It’s so easy to tell when a design has been put through a committee instead of having one person in charge of a design. In all of my experience in designing by committee the focus seems to get lost. Everybody feels they have to have input and a piece of the design. Let’s face it, we all think differently. The designer may have a great idea but it can get messed up by a committee of people with different ideas.
A perfect example of “Design by committee” is the recent redesign of the Vancouver Canucks’ uniforms. It looks as though it started out as a good idea but went sideways before it was completed. They got some things right and somethings terribly wrong.
Here is what I think the conversation sounded like when the committee got together to decide what to do…
Member #1: “We really should go back to the vintage color style of the uniforms. Everybody seems to love the blue/green/white by looking at our jersey sales. The vintage jerseys are outselling our current version. Plus, the color represents the west coast so much better.”

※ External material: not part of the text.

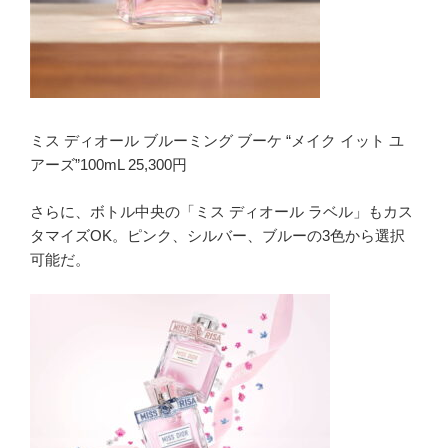
ミス ディオール ブルーミング ブーケ “メイク イット ユ
アーズ”100mL 25,300円
さらに、ボトル中央の「ミス ディオール ラベル」もカス
タマイズOK。ピンク、シルバー、ブルーの3色から選択
可能だ。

Committee Head: “I like the color, but we can’t get rid of the constipated whale logo. Even though an Orca in need of a laxative has nothing to do with a Canuck, we have to keep it. The ownership group is Orca Bay so we have to keep it.”
Member #1: “But the color of the whale logo is all wrong for the vintage color scheme. It just won’t work.”
Committee Head: “How about we change the color of the constipated whale so it’s just blue, black and white? I know it will look all washed out but it will work, I think.”
Member #3: “Wait! We should put the vintage logo on the jersey and get rid of the whale.”
Committee Head: “We absolutely cannot get rid of the whale. Corporate will not go for that even though our fans like the vintage logo so much better.”
Member #3: “Then we should put the vintage logo on each shoulder. There’s lots of room on the jerseys for us to clutter it up.”
Committee Head: “Good idea. We wouldn’t want to have a focussed logo so let’s have two.”
Member #4: “With the Olympics coming in 2010 we’re going to have a lot of tourists visiting Vancouver. We really need to put “Vancouver” somewhere on the jerseys so all of these people can buy our hockey jersey and say ‘We’ve been in Vancouver.’ ”
Committee Head: “That’s a fantastic idea. What a great way to add more clutter. Plus, our fans are so dumb they probably don’t know they live in Vancouver. How smart can they be when they liked the vintage jerseys instead of the version we’ve had for the past ten years that we spent so much money on designing? Decision made. Meeting adjourned.”
All of this is a perfect example of a ‘kludge’ (or alternatively ‘kluge’) which is defined by the Oxford English Dictionary as:
“An ill-assorted collection of poorly matching parts, forming a distressing whole.”
By the way, this redesign cost the team $1 million.